What lines in the following entries hold the word "questions"? Copy each one.

**** Input data

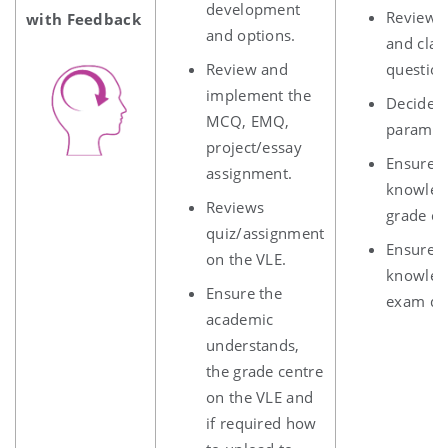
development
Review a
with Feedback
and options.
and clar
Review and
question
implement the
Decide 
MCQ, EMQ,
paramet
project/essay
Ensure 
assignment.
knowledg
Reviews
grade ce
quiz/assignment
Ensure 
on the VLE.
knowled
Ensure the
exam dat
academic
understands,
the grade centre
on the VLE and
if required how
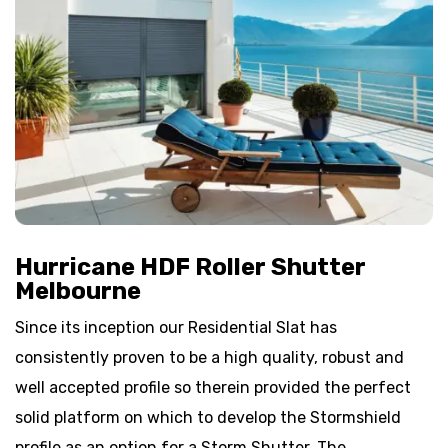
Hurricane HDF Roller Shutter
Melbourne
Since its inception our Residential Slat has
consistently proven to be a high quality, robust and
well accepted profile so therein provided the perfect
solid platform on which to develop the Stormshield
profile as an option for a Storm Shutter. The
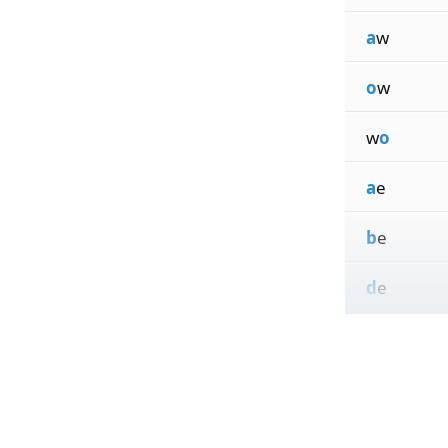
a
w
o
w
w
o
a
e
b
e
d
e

********
**** Input data

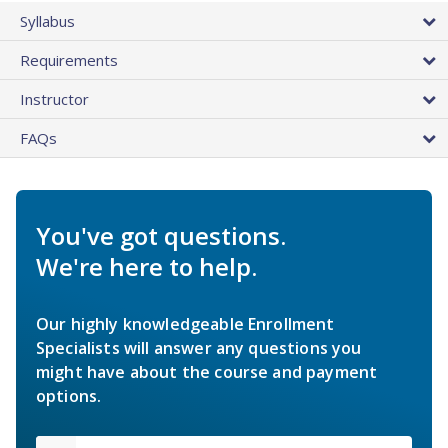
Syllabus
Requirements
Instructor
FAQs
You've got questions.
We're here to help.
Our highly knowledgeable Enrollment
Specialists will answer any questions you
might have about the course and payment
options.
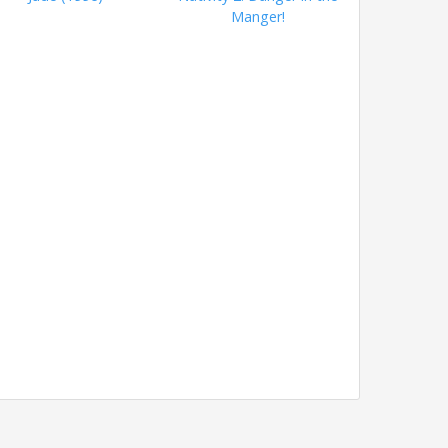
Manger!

********

* [Answer]:
You've got questions.
Specialists will answer any questions you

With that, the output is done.